- [Data for processing]:
===============

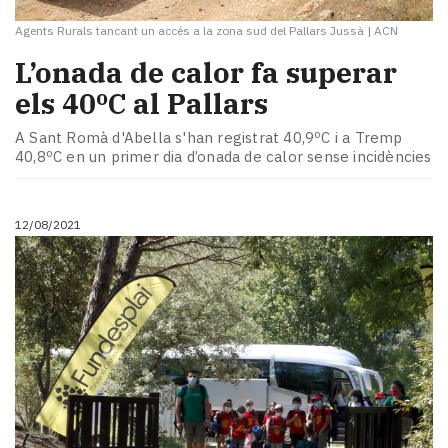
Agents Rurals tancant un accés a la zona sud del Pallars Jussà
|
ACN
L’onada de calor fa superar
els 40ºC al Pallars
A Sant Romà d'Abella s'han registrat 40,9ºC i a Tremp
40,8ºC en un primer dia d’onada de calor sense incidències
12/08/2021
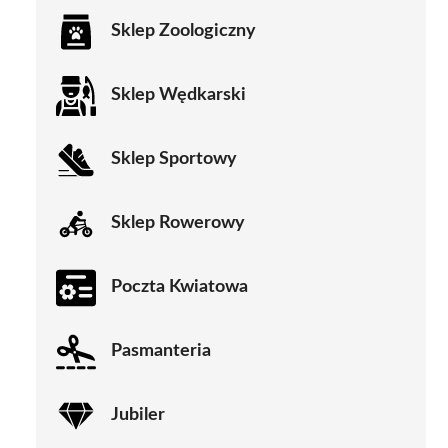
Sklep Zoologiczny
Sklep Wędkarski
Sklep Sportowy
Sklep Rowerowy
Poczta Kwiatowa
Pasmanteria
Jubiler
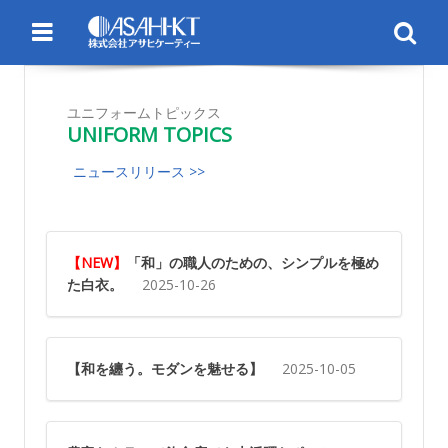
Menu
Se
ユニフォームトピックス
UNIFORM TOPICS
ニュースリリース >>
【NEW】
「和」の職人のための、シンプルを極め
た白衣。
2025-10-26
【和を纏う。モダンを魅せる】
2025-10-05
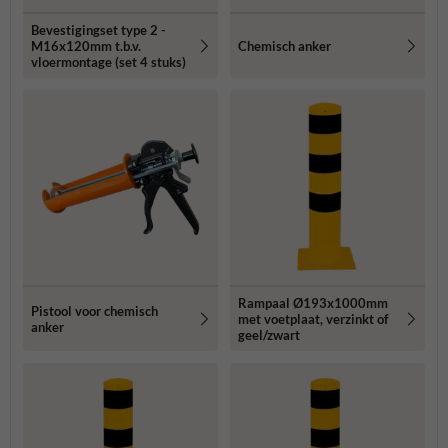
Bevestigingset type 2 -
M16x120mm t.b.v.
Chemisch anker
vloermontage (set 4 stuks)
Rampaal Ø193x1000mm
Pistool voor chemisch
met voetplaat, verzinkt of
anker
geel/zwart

===============

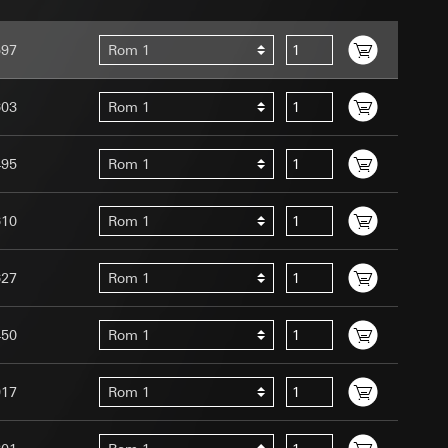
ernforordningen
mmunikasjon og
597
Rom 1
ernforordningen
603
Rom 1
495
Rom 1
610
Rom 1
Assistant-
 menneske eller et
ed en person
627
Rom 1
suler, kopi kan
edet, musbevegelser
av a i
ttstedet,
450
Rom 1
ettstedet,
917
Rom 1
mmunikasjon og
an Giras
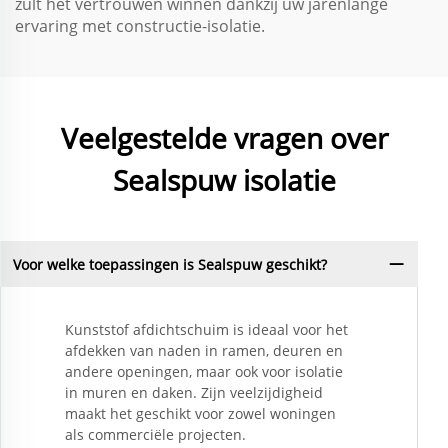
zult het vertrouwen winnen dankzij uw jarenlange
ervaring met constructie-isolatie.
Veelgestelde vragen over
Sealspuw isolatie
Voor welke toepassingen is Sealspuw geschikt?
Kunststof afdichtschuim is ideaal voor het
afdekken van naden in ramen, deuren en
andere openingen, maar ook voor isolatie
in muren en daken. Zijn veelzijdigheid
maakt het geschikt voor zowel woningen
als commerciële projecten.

===============

- [Your assignment]:
Word for word, repeat the lines above from the one with "Agents Rurals tancant" through the one with "vloermontage (set 4 stuks)", and nothing beyond them. Omit the pictures.

- [The answer]:
Agents Rurals tancant un accés a la zona sud del Pallars Jussà
|
ACN
L’onada de calor fa superar
els 40ºC al Pallars
A Sant Romà d'Abella s'han registrat 40,9ºC i a Tremp
40,8ºC en un primer dia d’onada de calor sense incidències
12/08/2021
Sklep Zoologiczny
Sklep Wędkarski
Sklep Sportowy
Sklep Rowerowy
Poczta Kwiatowa
Pasmanteria
Jubiler
Menu
Se
ユニフォームトピックス
UNIFORM TOPICS
ニュースリリース >>
【NEW】
「和」の職人のための、シンプルを極め
た白衣。
2025-10-26
【和を纏う。モダンを魅せる】
2025-10-05
Bevestigingset type 2 -
M16x120mm t.b.v.
Chemisch anker
vloermontage (set 4 stuks)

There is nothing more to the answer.